One of the things that seemed to concern my mother during her parenting years was the danger of rearing children who turned out ‘bold’. That was the darkening term, as I recall. ‘Don’t be bold’: she didn’t say it more than a few times, but the caveat was thoroughly practiced, and I recall it clearly. ‘Bold’ was for the Mediterranean lineages. I had the impression then that ‘bold’ was for the Catholic kids too, though in the early going it wasn’t clear what ‘Catholic’ was. It was only clear that, whatever we were, we weren’t Catholic. ‘Bold’, as it was presented to us, wasn’t really a character flaw, though it flirted on the edge of that purgatory. It was more something like flamboyance, an uncalled-for drawing of attention to yourself. Just on the other side of ‘bold’ you’d probably find ‘gypsy’, and it was just downhill, morally, from there. It was a bit of a grim lesson in insignificance, something just short of unworthiness, though I’m sure no one who tried to cure us of being bold thought of it that way. They were looking out for their young, and that was how they did it then, enforcing a kind of radical reserve or reluctance that was known then as well-mannered, or shy. Surely what underwrote the whole enterprise was a dread of standing out.

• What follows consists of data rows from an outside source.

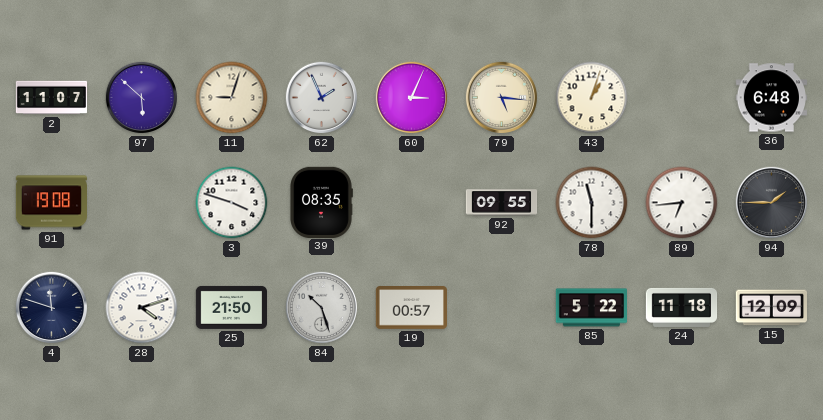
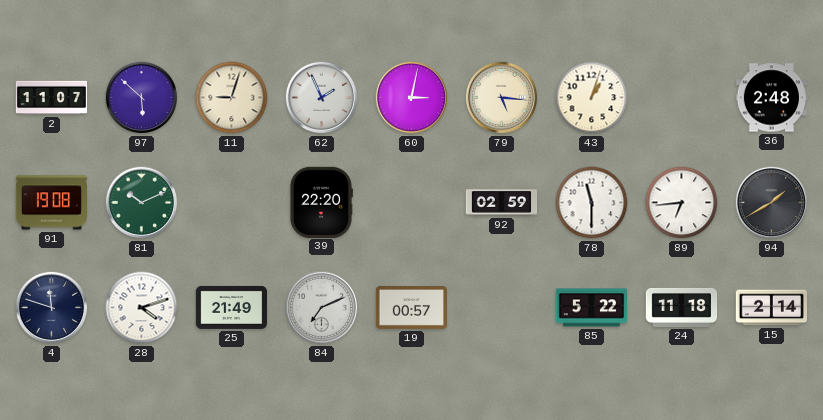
60: 3:04 -> 3:02
36: 6:48 -> 2:48
81: none -> 10:11
3: 3:48 -> none
39: 08:35 -> 22:20
92: 09:55 -> 02:59
94: 1:45 -> 1:40
25: 21:50 -> 21:49
84: 10:27 -> 7:11
15: 12:09 -> 2:14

I write all this down while deeply in the morning-after of a concert given in Toronto, one of the Nights of Grief and Mystery I am prone to. Three hundred or so people on a snowy Friday night, gathered with no promise of distraction or reassurance or continuing education credit – with no promise at all, really. I’m baffled by this, every time. And honoured. Coming into the city from the farm a few days ago, subject to the video-game traffic swarm I am now totally a stranger to, I was keenly aware again of the considerable distance there is between my daily life and theirs, and I wondered as I do each time whether there was anything in what I’ve been granted or entrusted with that could have any use for busy urban folk. Calving off from the glaciers of pure mystery there are very kind offers to have me appear in various countries in the last while, and they have crafted for me a life I wouldn’t have imagined: night after night the subject of intense and temporary curiosity and attention, being troubled aloud and mystified by ordinary things. This is pure privilege for me, braced by grace. They say that getting older is the time for calming down. If so, it isn’t working out.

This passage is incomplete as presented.